Afrikalı olanları bir kenara ayıralım. Diğerleri ile yerli işçiler arasında bir rekabet var. Tarihsel olarak bakarsak örneğin 1990’lı yılların başında Türkiye’nin Kuzey bölgelerinde çay toplamak için çalışan Ruslar var ve o yörenin insanıyla rekabet halinde. Bugün daha çok Kürtlerle rekabet halindeler. Afrikalılarla bir rekabet yok. Çünkü onlara iş verilmiyor. Nedeni de şu: Olası bir denetimde herhangi bir resmi yaptırımla karşılaşmamak için. Çünkü bir iş yerinde siyah işçi hemen fark edilir. Diğerleri gibi çok kolay kolay onu gizlemek mümkün değil. 

Bu dediğinizden yola çıkarak ezilenlerin hiyerarşisinde siyah işçi en altta olan mı?

Bu çok söylenemez. Çünkü bu grup zaten iş gücü piyasasına dahil bile olamıyor. Peki buna karşın dahil olanların durumu ne? Dahil olanların çalışma koşullarına ve aldığı ücretlere bakarsanız çok da iyidir diyebilir miyiz? Öte yandan Afrikalı göçmenler Avrupa’ya gitmek istiyor. Dolayısıyla onlar geçici bir bekleme süresi ile burada duruyorlar. 

Türkiye’de birçok kategori var. Bu kategoriden daha çok mülteciler, sığınmacılar konusu tartışılıyor. Oysaki doğrudan buraya çalışmak için gelenler de var ve bunlar çalıştıktan sonra geri ülkelerine dönüyorlar. Hatta sürekli git gel yapıyorlar. 

 'İNSAN HAREKETLİLİĞİNİN SEBEPLERİ YILLARA GÖRE DEĞİŞİYOR’

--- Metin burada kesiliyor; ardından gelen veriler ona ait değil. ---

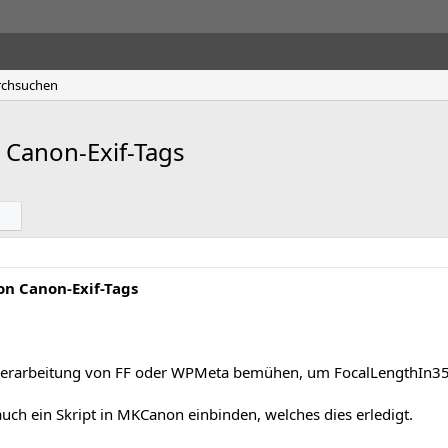
rchsuchen
Canon-Exif-Tags
n Canon-Exif-Tags
lverarbeitung von FF oder WPMeta bemühen, um FocalLengthIn3
uch ein Skript in MKCanon einbinden, welches dies erledigt.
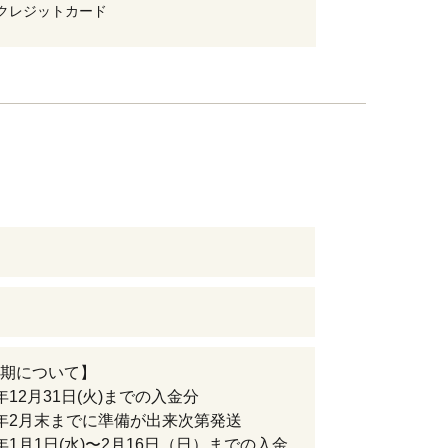
クレジットカード
期について】
年12月31日(火)までの入金分
年2月末までに準備が出来次第発送
年1月1日(水)〜2月16日（日）までの入金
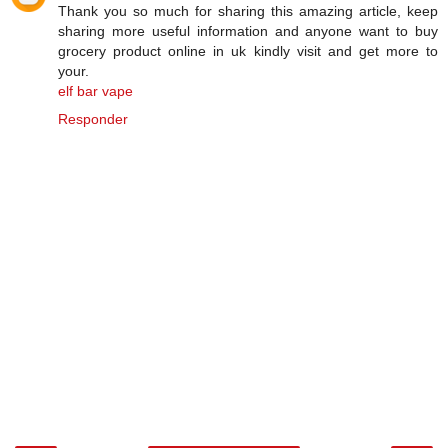
Thank you so much for sharing this amazing article, keep
sharing more useful information and anyone want to buy
grocery product online in uk kindly visit and get more to
your.
elf bar vape
Responder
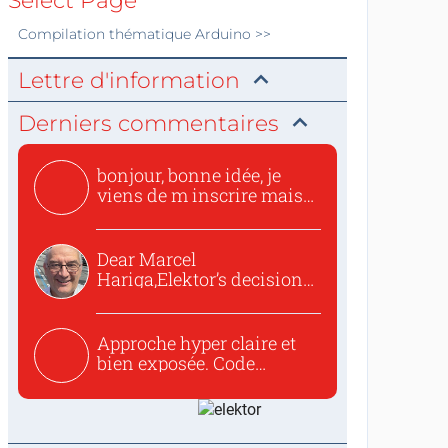
Select Page
Compilation thématique
Arduino
>>
Lettre d'information
Derniers commentaires
bonjour, bonne idée, je
viens de m inscrire mais
o...
Dear Marcel
Hariga,Elektor’s decision
to republish...
Approche hyper claire et
bien exposée. Code
concis...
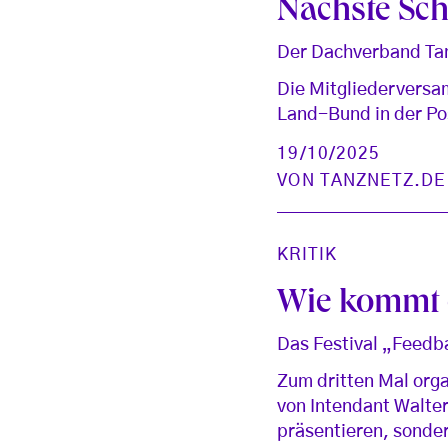
Nächste Schr
Der Dachverband Tan
Die Mitgliederversam
Land-Bund in der Po
19/10/2025
VON
TANZNETZ.DE
KRITIK
Wie kommt d
Das Festival „Feedb
Zum dritten Mal org
von Intendant Walter
präsentieren, sonde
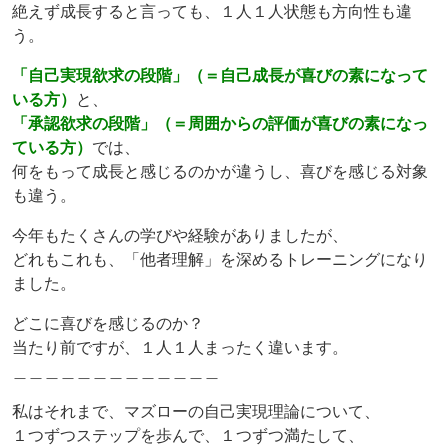
絶えず成長すると言っても、１人１人状態も方向性も違
う。
「自己実現欲求の段階」（＝自己成長が喜びの素になって
いる方）
と、
「承認欲求の段階」（＝周囲からの評価が喜びの素になっ
ている方）
では、
何をもって成長と感じるのかが違うし、喜びを感じる対象
も違う。
今年もたくさんの学びや経験がありましたが、
どれもこれも、「他者理解」を深めるトレーニングになり
ました。
どこに喜びを感じるのか？
当たり前ですが、１人１人まったく違います。
＿＿＿＿＿＿＿＿＿＿＿＿＿
私はそれまで、マズローの自己実現理論について、
１つずつステップを歩んで、１つずつ満たして、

 Git gel yapan daha çok kimler?

Azerbaycanlılar, Türkmenistanlılar, Gürcistanlılar… Bu üç grup özellikle gidip gelerek çalışıyor. Bu benim araştırma yaptığım 2010 yılına doğru dönemdi. Türkiye’ye çalışmak için gelenler meselesi o kadar dinamik bir mesele ki… 1991 yılından itibaren tam olarak Türkiye’ye gelmeye başlıyorlar ama o günden bugüne sürekli gelenler değişiyor. Yani 1990’ların başında bir saha araştırması yapılmış olsaydı eminim ki diyecektik ki; Romanya’dan, Ukrayna’dan gelenler var. 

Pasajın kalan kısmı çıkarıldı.